• Given records:

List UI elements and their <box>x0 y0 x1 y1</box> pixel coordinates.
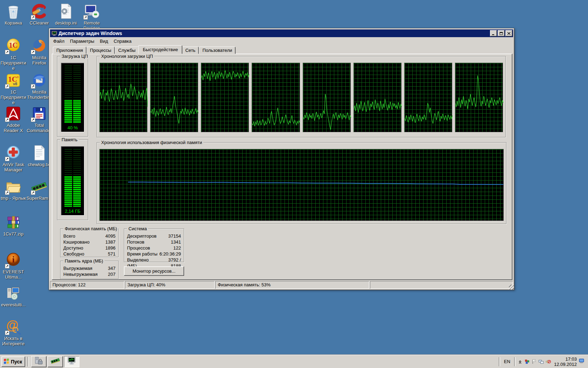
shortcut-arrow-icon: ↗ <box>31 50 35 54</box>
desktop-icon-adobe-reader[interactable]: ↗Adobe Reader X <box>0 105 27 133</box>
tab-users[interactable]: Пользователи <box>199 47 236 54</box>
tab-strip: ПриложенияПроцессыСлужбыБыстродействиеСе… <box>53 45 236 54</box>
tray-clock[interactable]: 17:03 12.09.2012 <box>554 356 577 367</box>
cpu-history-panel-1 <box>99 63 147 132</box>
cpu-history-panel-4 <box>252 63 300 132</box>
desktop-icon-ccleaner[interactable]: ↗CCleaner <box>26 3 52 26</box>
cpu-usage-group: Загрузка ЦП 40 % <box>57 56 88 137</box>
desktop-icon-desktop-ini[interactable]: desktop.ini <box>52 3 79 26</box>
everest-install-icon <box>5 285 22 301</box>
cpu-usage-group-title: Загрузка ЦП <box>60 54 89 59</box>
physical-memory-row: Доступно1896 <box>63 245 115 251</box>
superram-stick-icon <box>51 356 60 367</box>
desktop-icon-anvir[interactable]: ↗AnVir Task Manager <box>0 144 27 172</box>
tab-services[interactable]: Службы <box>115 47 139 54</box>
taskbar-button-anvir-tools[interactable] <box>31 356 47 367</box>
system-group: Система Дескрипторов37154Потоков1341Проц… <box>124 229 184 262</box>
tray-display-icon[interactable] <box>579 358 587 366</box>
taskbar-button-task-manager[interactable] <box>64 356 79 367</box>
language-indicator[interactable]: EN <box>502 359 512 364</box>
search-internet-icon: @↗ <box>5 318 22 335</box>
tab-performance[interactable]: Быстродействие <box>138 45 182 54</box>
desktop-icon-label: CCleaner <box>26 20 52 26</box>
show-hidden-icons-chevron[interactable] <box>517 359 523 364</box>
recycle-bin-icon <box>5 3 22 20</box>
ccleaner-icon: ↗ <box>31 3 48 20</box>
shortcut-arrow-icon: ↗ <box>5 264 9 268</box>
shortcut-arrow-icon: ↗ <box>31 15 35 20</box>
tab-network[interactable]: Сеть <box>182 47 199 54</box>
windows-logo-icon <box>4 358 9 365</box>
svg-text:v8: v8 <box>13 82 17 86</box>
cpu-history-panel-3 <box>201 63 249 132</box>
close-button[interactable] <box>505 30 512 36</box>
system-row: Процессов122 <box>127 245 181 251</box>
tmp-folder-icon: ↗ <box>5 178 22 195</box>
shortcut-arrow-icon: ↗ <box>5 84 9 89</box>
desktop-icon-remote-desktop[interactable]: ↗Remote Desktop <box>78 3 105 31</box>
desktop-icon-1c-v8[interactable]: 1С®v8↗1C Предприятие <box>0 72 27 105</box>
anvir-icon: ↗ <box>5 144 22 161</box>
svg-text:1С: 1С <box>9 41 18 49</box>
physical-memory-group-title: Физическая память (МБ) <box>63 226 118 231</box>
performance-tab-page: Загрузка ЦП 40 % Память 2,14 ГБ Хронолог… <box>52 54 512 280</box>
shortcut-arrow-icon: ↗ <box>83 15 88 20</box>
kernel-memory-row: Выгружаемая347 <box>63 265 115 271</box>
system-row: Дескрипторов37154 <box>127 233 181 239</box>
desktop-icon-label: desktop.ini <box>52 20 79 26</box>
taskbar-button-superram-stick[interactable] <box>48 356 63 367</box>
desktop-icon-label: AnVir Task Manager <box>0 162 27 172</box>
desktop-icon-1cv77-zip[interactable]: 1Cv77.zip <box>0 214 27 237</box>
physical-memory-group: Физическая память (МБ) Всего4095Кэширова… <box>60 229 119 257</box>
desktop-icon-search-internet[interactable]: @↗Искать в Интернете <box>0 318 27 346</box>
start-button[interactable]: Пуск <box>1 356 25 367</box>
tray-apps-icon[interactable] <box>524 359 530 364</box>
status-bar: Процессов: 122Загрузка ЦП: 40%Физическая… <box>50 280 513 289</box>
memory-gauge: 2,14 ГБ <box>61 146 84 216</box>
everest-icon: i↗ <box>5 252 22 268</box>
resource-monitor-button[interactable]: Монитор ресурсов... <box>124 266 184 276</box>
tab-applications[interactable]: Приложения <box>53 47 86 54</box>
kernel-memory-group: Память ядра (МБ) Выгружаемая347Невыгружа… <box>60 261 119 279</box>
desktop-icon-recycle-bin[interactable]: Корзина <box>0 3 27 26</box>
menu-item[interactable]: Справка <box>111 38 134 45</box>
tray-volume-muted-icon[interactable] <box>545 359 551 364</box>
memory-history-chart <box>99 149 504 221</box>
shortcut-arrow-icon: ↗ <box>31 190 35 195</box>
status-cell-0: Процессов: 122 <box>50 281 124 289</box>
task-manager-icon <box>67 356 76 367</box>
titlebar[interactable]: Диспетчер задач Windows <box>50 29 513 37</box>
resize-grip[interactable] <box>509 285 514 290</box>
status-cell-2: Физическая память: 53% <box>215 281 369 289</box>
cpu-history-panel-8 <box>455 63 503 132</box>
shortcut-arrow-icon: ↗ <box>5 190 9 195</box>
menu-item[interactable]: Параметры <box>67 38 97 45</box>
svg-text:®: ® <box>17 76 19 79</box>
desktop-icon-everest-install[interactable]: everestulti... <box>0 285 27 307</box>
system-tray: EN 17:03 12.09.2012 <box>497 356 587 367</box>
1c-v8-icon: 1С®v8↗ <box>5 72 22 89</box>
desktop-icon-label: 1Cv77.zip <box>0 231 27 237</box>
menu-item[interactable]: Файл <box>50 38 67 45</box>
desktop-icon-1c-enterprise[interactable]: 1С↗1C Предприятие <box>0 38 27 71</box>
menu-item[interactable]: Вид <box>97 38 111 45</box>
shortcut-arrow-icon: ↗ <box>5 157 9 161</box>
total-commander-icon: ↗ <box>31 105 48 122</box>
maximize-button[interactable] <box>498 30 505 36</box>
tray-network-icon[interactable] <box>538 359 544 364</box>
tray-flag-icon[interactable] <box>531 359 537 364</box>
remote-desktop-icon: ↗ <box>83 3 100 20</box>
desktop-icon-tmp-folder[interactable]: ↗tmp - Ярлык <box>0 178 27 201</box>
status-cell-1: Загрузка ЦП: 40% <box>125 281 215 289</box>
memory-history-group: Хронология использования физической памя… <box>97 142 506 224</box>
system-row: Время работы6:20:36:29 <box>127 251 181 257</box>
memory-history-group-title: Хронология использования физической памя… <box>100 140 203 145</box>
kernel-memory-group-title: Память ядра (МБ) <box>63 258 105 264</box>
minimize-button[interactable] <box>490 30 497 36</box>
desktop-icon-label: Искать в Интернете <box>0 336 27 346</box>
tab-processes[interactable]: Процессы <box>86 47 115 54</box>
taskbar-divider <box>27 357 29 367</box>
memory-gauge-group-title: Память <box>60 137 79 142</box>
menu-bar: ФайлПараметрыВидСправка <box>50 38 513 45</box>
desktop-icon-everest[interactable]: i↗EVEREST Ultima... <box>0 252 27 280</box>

==

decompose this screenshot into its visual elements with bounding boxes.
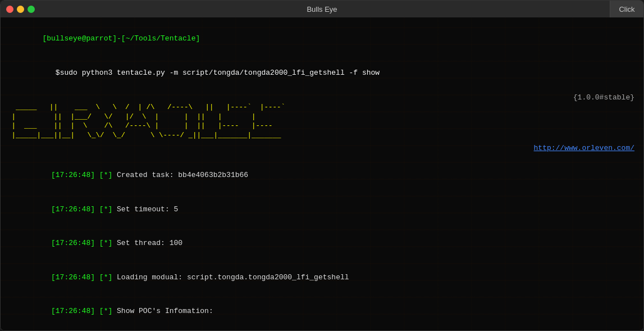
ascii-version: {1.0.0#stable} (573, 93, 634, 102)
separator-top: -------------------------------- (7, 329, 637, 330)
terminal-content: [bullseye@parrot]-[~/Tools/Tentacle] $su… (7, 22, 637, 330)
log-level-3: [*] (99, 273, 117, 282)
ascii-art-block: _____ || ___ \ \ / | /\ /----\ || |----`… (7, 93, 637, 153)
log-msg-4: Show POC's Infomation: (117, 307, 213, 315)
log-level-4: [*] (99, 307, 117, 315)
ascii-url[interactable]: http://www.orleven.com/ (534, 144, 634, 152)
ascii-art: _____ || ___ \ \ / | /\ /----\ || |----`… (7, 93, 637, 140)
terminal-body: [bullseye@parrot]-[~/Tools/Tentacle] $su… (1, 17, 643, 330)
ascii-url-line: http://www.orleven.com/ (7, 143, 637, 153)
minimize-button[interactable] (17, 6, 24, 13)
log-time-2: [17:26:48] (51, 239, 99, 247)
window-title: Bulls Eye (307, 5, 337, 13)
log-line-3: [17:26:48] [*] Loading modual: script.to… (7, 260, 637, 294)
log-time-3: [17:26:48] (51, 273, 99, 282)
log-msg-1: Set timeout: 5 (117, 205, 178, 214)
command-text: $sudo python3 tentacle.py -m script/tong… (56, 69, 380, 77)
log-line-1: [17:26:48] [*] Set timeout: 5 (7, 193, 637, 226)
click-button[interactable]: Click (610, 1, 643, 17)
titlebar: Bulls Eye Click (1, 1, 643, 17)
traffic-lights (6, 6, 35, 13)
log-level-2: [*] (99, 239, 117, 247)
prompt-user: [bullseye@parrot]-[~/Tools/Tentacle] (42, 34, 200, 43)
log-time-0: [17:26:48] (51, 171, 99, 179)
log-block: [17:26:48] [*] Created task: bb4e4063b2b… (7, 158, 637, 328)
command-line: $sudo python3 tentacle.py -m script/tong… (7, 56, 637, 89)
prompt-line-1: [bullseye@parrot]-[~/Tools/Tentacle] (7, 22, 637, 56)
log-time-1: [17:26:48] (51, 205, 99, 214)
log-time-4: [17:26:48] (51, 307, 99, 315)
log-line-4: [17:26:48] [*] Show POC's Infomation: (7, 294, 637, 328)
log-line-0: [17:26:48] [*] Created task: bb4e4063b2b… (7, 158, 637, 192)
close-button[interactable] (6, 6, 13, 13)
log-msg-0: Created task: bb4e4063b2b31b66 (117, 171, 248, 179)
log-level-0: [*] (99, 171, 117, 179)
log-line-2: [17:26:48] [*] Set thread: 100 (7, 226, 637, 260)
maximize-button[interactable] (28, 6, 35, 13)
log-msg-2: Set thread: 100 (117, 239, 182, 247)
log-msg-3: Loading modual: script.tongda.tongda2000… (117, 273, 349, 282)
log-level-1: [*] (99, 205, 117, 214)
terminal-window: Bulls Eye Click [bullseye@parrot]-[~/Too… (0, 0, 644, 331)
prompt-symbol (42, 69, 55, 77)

• What is required: Identify the lines of the data that contain the word "system". Copy each of them.

• Written solution:
system-group: Система Дескрипторов37154Потоков1341Проц… <box>124 229 184 262</box>
system-row: Процессов122 <box>127 245 181 251</box>
system-row: Дескрипторов37154 <box>127 233 181 239</box>
system-tray: EN 17:03 12.09.2012 <box>497 356 587 367</box>
system-row: Время работы6:20:36:29 <box>127 251 181 257</box>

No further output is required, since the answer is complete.